Gathering Facts
Within the next few weeks, the ABA’s World Justice Project will start testing its theories of what defines the rule of law by sending fact-gathering teams to four countries, including the United States.
This field work will be the projects’s first effort to test the feasibility of the rule of law index, a key element of the World Justice Project. The purpose of the index is to measure in some factual way how effective countries are in adhering to the rule of law, at least in terms of meeting certain criteria.
In addition to the United States, Chile, India and Nigeria will take part in the field testing of the rule of law index, said ABA President William H. Neukom in a news conference held during the association’s midyear meeting in Los Angeles. The project is Neukom’s primary presidential initiative.
“We’re not in the ‘shame and blame game’ here,” said Neukom of Seattle. “We don’t have a carrot and stick. We’re just gathering the facts.”
Neukom said the World Justice Project welcomes any participation from governments in the country where the rule of law index is being tested, but he emphasized that the fact gathering will take place whether or not those governments cooperate. The field work will be conducted by the Vera Institute of Justice in New York City, which has conducted similar projects in the past and knows how to gather information even without active government assistance, he said.
“It’s a public exercise,” Neukom said. “The governments will be aware that we’re there.”
Neukom, a partner at Kirkpatrick and Lockhart Preston Gates Ellis, said the four countries were selected for the initial field testing because they are likely to provide a quick turnaround for the institute’s fact gathering, and they represent geographic diversity. He added that the project organizers felt the U.S. should be included in the process early on.
The World Justice Project is based on the premise that adherence to certain rule of law principles are necessary to a community that offers opportunity and equity to its members through free and fair government. The index is an attempt to give that premise a quantitative value based on characteristics that measure a country’s adherence to rule of law principles: accountable government, recognition of fundamental individual rights, and the adoption and enforcement of fair laws. The index identifies nearly 50 specific factors for measurement.
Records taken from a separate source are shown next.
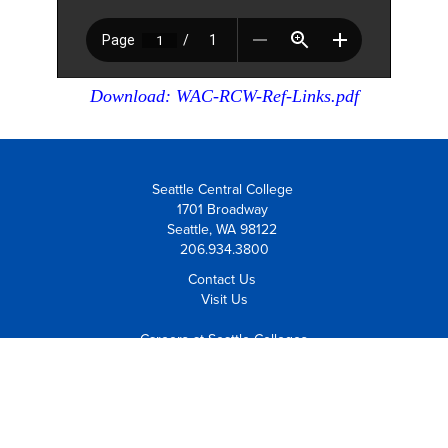
Download: WAC-RCW-Ref-Links.pdf
Seattle Central College
1701 Broadway
Seattle, WA 98122
206.934.3800
Contact Us
Visit Us
Careers at Seattle Colleges
Employee Resources
Equal Opportunity Institution
Notice of Non-Discrimination
Policies and Procedures
Safety and Security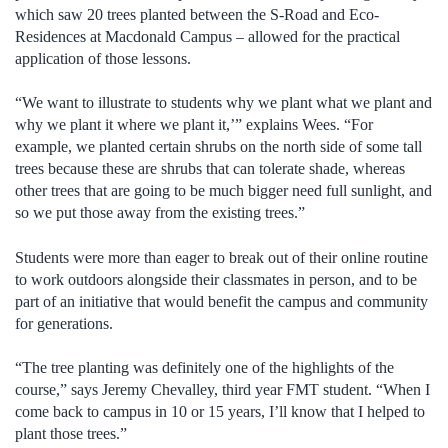
which saw 20 trees planted between the S-Road and Eco-
Residences at Macdonald Campus – allowed for the practical
application of those lessons.
“We want to illustrate to students why we plant what we plant and
why we plant it where we plant it,’” explains Wees. “For
example, we planted certain shrubs on the north side of some tall
trees because these are shrubs that can tolerate shade, whereas
other trees that are going to be much bigger need full sunlight, and
so we put those away from the existing trees.”
Students were more than eager to break out of their online routine
to work outdoors alongside their classmates in person, and to be
part of an initiative that would benefit the campus and community
for generations.
“The tree planting was definitely one of the highlights of the
course,” says Jeremy Chevalley, third year FMT student. “When I
come back to campus in 10 or 15 years, I’ll know that I helped to
plant those trees.”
“It is a central belief of the project that where these conditions of law and justice exist, other benefits such as prosperity, safety, health and human dignity are more prevalent,” Neukom said.
GOING TO THE FORUM
Field testing in the first four countries will measure only some of the standards identified by the project so that the results can be reported and discussed at the World Justice Forum to be held in early July in Vienna, Austria.
A growing number of co-sponsors have signed on for the forum. The 11 confirmed groups so far include international associations for public health, education, business and engineering.
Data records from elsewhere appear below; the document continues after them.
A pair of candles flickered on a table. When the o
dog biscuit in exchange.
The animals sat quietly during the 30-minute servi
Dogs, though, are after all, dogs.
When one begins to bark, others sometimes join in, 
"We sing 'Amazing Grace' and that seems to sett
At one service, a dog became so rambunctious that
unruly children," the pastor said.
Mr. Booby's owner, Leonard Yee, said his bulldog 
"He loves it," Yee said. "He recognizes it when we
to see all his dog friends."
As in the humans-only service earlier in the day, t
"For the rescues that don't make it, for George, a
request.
That participation is crucial, said Neukom, because efforts to achieve the rule of law must be multidisciplinary. “It’s not the rule of lawyers,” he said. “It’s simply justice.”
The implications of a breakdown in the rule of law were apparent to the ABA House of Delegates at the midyear meeting when it adopted a recommendation by the New York State Bar Association that the ABA express “support for and solidarity with the Pakistani bar and bench,” which has been under fire from Pakistan’s president, Pervez Musharraf, since late last year.
In December, Neukom and other ABA officials led more than 700 lawyers in a march and vigil expressing support for Pakistani lawyers who were detained or put under house arrest by the government.
“Without the rule of law, Pakistan is destabilized, more vulnerable to terrorism, and its economy is suffering,” Neukom told the House. “Under these conditions, we are concerned about whether free and fair elections are possible.”